Preserving your wealth requires a well-considered investment management strategy. That’s why we concentrate on long-term performance, which we achieve by preserving capital during challenging times—while taking advantage of fresh opportunities.
Each investment plan we create is unique to a particular client. However, every plan includes certain strategic and tactical elements, which together form a foundation of success.
- Investment diversification. A traditional virtue. Diversification helps manage risk and increases the probability of better-than-average long-term returns.
- SightLine(SM), our proprietary investment model. Incorporating technical, fundamental and economic indicators, SightLine allows us to pinpoint when to reduce portfolio risk. That in turn lets us focus on the long-term objective of capital preservation.

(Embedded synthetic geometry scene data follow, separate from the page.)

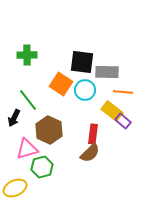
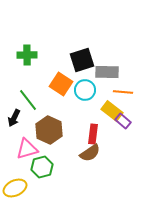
black square: moved 2 px up; rotated 25 degrees counterclockwise
brown semicircle: rotated 10 degrees clockwise
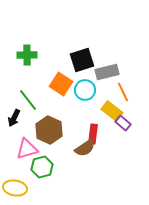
gray rectangle: rotated 15 degrees counterclockwise
orange line: rotated 60 degrees clockwise
purple rectangle: moved 2 px down
brown semicircle: moved 5 px left, 5 px up
yellow ellipse: rotated 35 degrees clockwise
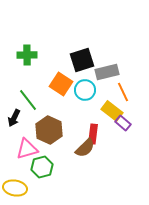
brown semicircle: rotated 10 degrees counterclockwise
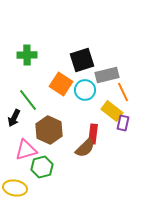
gray rectangle: moved 3 px down
purple rectangle: rotated 63 degrees clockwise
pink triangle: moved 1 px left, 1 px down
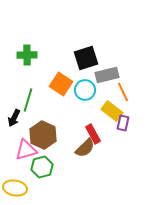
black square: moved 4 px right, 2 px up
green line: rotated 55 degrees clockwise
brown hexagon: moved 6 px left, 5 px down
red rectangle: rotated 36 degrees counterclockwise
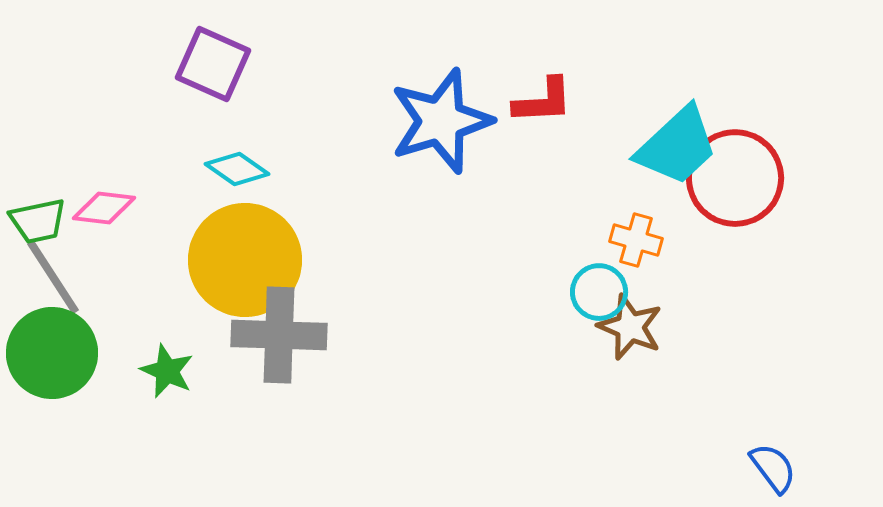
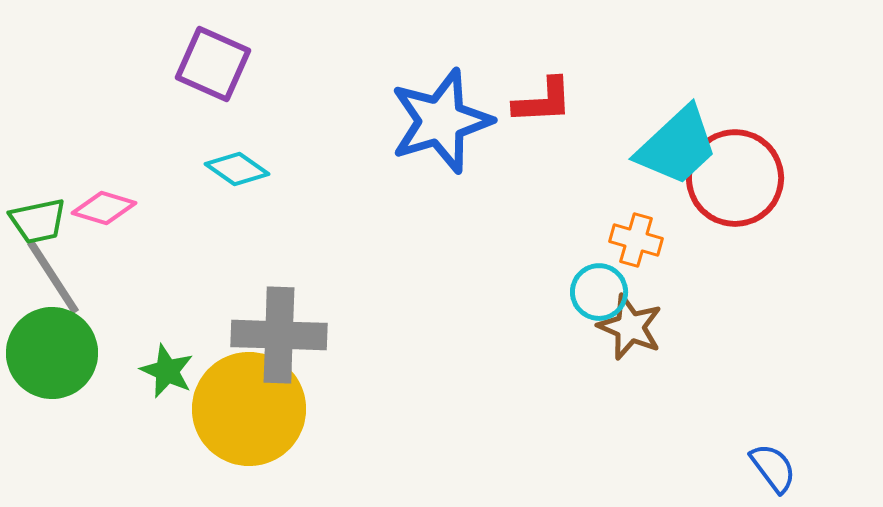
pink diamond: rotated 10 degrees clockwise
yellow circle: moved 4 px right, 149 px down
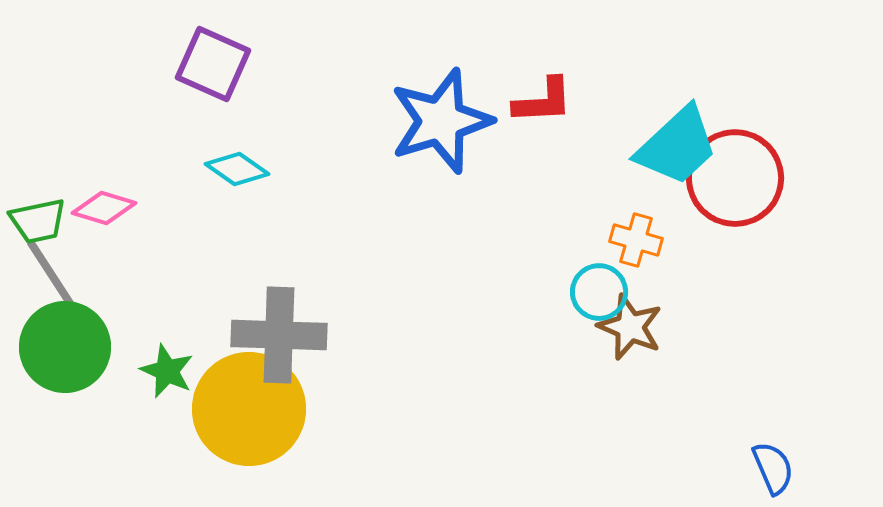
green circle: moved 13 px right, 6 px up
blue semicircle: rotated 14 degrees clockwise
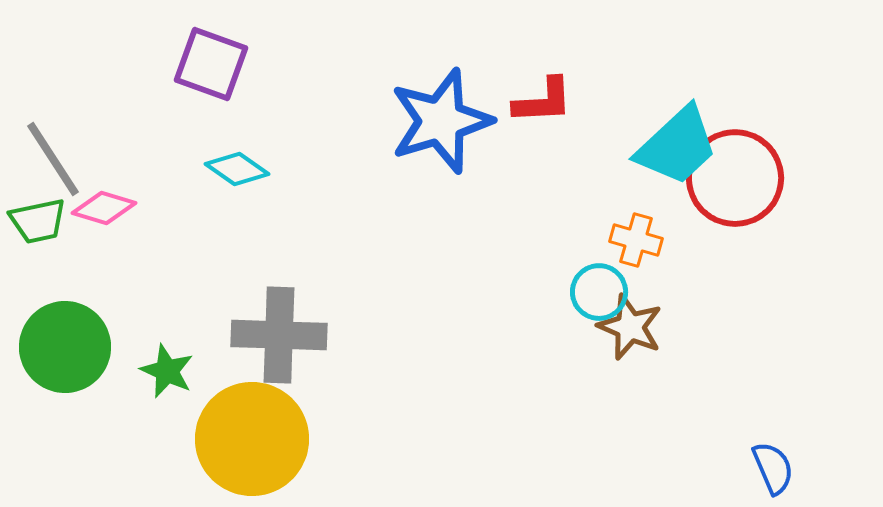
purple square: moved 2 px left; rotated 4 degrees counterclockwise
gray line: moved 118 px up
yellow circle: moved 3 px right, 30 px down
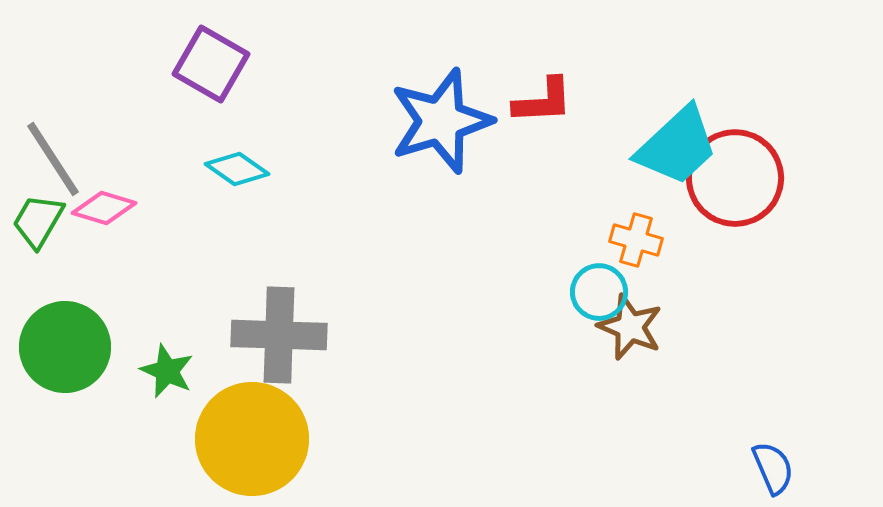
purple square: rotated 10 degrees clockwise
green trapezoid: rotated 132 degrees clockwise
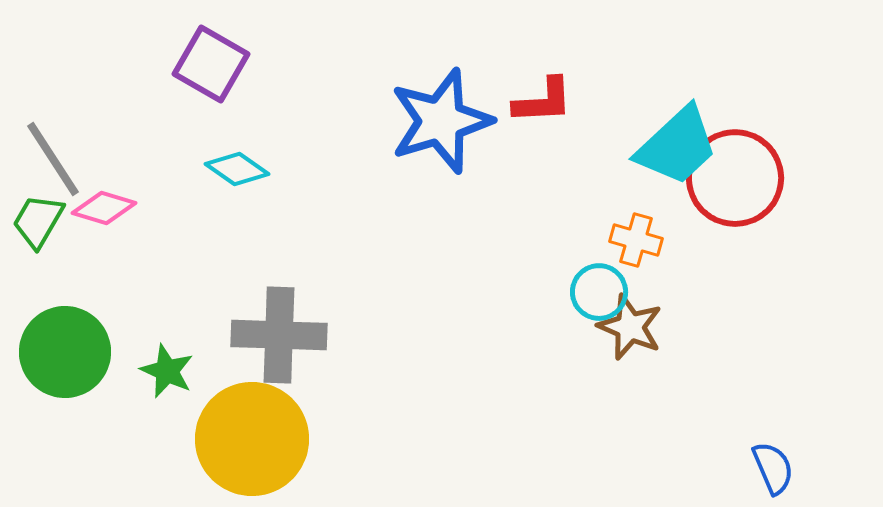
green circle: moved 5 px down
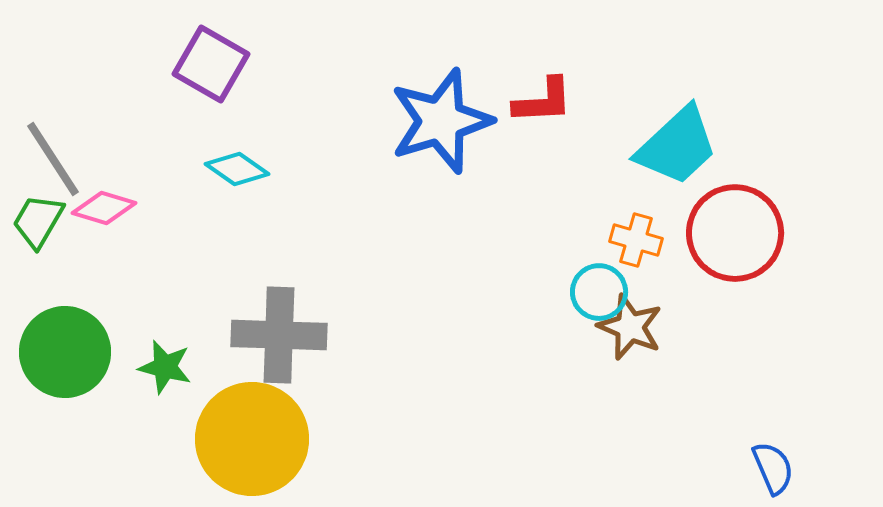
red circle: moved 55 px down
green star: moved 2 px left, 4 px up; rotated 10 degrees counterclockwise
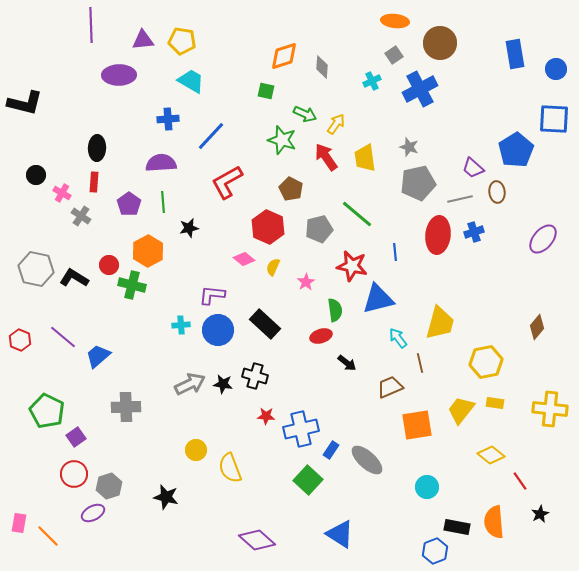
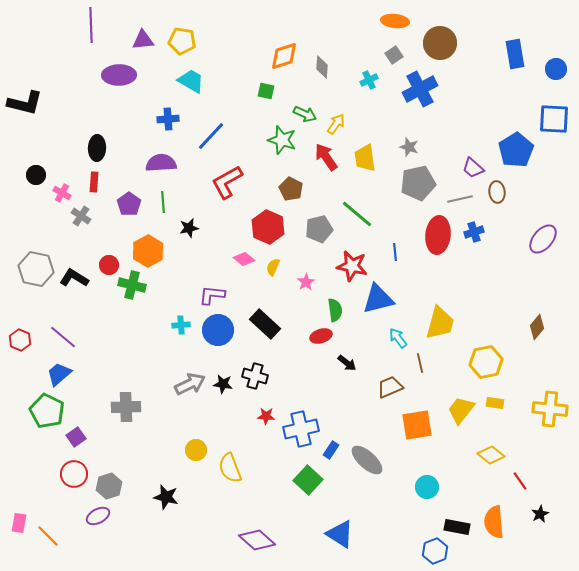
cyan cross at (372, 81): moved 3 px left, 1 px up
blue trapezoid at (98, 356): moved 39 px left, 18 px down
purple ellipse at (93, 513): moved 5 px right, 3 px down
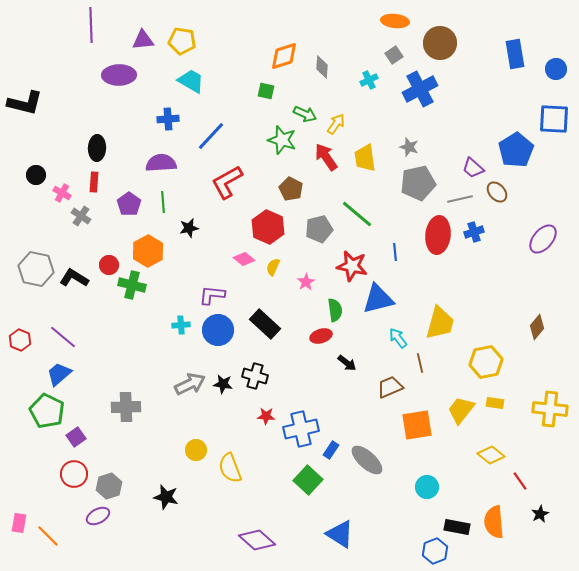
brown ellipse at (497, 192): rotated 35 degrees counterclockwise
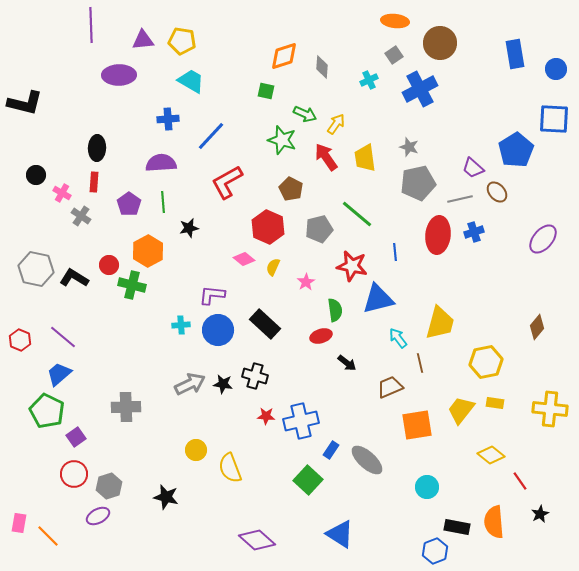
blue cross at (301, 429): moved 8 px up
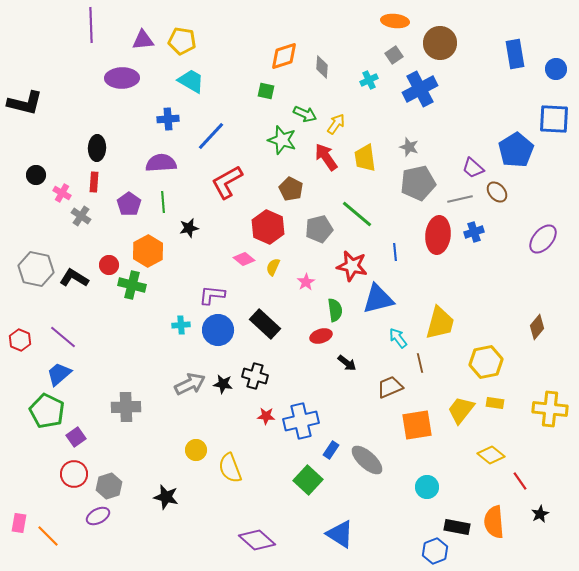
purple ellipse at (119, 75): moved 3 px right, 3 px down
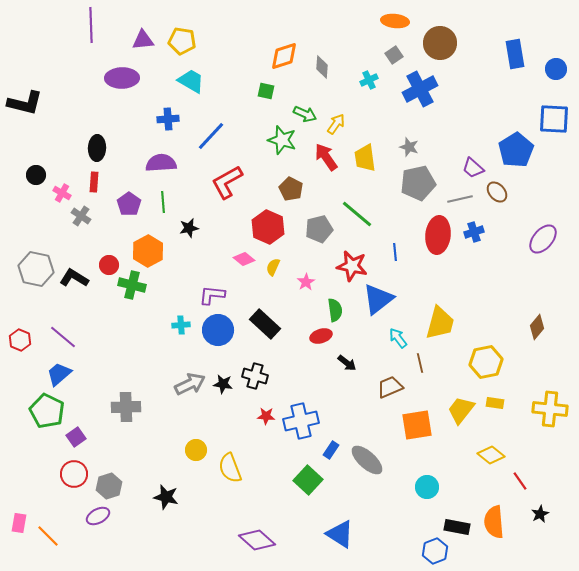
blue triangle at (378, 299): rotated 24 degrees counterclockwise
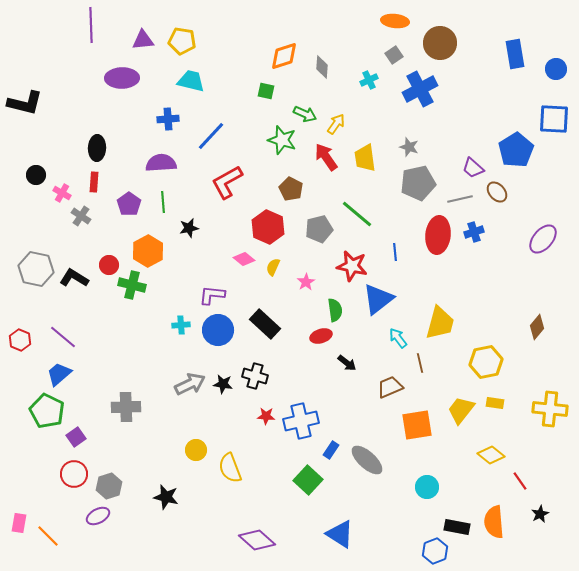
cyan trapezoid at (191, 81): rotated 16 degrees counterclockwise
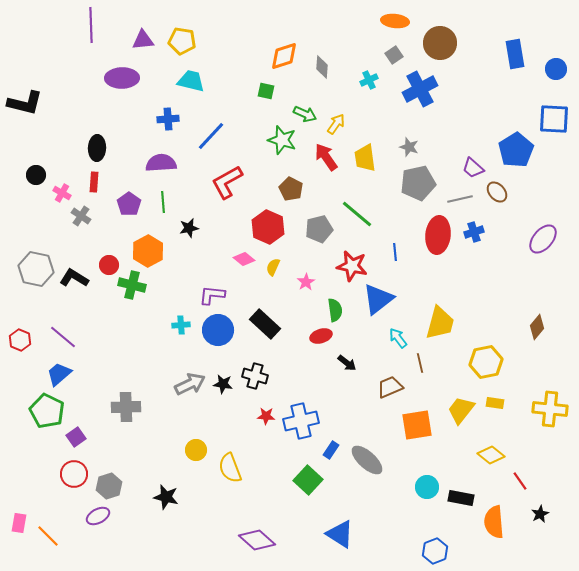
black rectangle at (457, 527): moved 4 px right, 29 px up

- Dynamic asset allocation. That’s “dynamic,” as in “taking into account changing market conditions.” Combined with our SightLine investment model, dynamic allocation allows us to contain the risk inherent to investing in volatile markets.
- Personalized Plans. Not every investment is suitable for every portfolio. So we make sure that every investment recommendation is appropriate for each client’s situation.
- Personalized Timelines. We match each client’s time horizon with the appropriate investment vehicles.
- Fine-tuning. Continuous performance monitoring and adjustments provide a systematic way to stay on track to meet investment objectives.
- Tax minimization. All investment decisions are made with an eye toward minimizing any taxable impact.
A note about fees: We’re acutely aware that fees can have a big impact on long-term returns. That’s why we always look for the lowest-cost way to accomplish each objective.